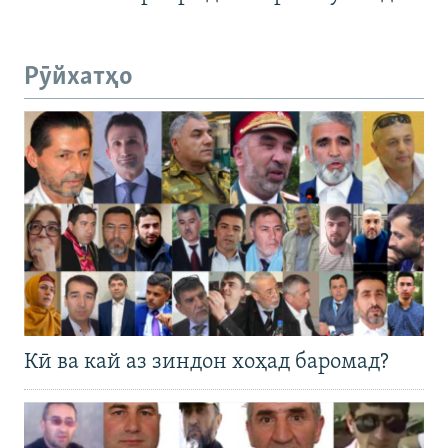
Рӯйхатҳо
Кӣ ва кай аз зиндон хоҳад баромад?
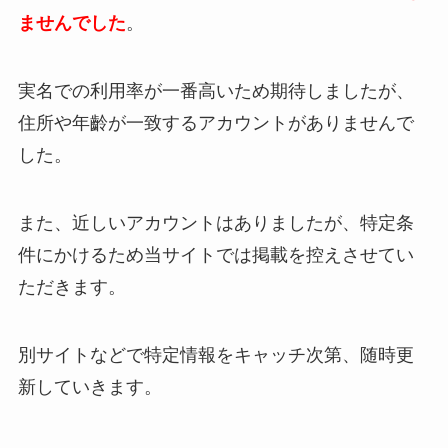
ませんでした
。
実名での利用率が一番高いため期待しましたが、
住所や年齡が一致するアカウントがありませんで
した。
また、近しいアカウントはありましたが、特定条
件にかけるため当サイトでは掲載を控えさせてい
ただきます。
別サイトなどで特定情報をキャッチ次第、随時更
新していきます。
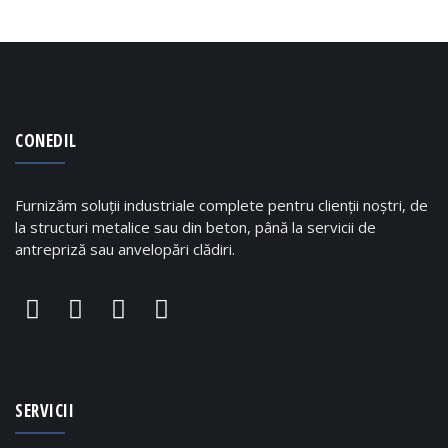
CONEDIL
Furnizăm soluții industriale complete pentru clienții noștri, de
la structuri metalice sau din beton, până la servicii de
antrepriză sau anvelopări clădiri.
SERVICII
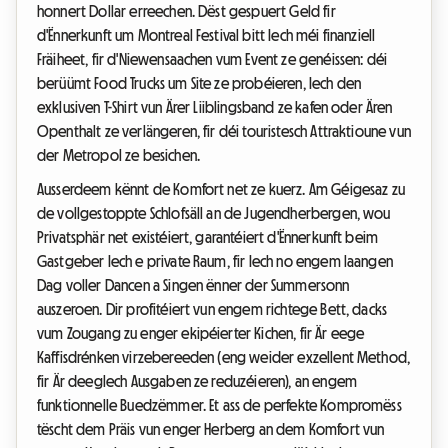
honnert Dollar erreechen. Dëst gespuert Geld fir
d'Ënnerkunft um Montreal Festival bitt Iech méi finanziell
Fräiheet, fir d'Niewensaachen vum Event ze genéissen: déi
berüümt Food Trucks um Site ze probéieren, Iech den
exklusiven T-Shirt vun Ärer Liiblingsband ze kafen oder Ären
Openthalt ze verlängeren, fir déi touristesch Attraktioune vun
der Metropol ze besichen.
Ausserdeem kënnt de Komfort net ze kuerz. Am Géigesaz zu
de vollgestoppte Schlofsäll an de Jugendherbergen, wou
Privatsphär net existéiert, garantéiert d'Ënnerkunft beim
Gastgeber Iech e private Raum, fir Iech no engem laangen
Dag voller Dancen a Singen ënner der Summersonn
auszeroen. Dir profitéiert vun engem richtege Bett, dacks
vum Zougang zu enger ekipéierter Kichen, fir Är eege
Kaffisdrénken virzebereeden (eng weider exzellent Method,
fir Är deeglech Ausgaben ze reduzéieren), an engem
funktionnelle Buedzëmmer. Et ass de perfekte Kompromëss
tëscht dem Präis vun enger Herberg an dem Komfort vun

...

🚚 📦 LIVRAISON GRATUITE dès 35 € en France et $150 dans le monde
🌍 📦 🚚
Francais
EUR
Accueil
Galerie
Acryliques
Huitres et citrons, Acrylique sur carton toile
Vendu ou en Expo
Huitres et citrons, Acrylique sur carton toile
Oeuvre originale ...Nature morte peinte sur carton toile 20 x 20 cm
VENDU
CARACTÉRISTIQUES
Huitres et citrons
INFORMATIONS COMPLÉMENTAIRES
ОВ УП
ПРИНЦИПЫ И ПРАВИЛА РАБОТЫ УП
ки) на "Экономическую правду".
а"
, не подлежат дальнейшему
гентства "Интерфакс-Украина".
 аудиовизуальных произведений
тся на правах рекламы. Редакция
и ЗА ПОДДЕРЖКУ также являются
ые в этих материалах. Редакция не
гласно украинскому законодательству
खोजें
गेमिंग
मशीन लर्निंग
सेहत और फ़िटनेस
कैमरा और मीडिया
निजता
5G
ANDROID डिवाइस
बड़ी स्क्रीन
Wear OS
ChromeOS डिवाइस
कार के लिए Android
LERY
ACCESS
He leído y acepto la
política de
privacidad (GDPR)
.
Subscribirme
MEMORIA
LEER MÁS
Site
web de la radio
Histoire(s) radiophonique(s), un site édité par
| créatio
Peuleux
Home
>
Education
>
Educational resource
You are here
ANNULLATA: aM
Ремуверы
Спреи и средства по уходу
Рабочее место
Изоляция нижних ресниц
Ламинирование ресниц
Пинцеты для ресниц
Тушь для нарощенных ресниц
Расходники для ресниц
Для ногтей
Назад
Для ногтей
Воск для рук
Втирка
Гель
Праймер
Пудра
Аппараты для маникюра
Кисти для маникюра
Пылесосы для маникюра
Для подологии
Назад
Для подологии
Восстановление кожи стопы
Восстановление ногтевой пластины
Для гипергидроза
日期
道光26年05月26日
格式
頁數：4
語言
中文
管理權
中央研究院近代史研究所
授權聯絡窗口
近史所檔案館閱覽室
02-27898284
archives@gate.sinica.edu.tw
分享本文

* WORK ORDER:
Please go through the entries and show every line with the word "Ënnerkunft".

* ANSWER:
d'Ënnerkunft um Montreal Festival bitt Iech méi finanziell
Privatsphär net existéiert, garantéiert d'Ënnerkunft beim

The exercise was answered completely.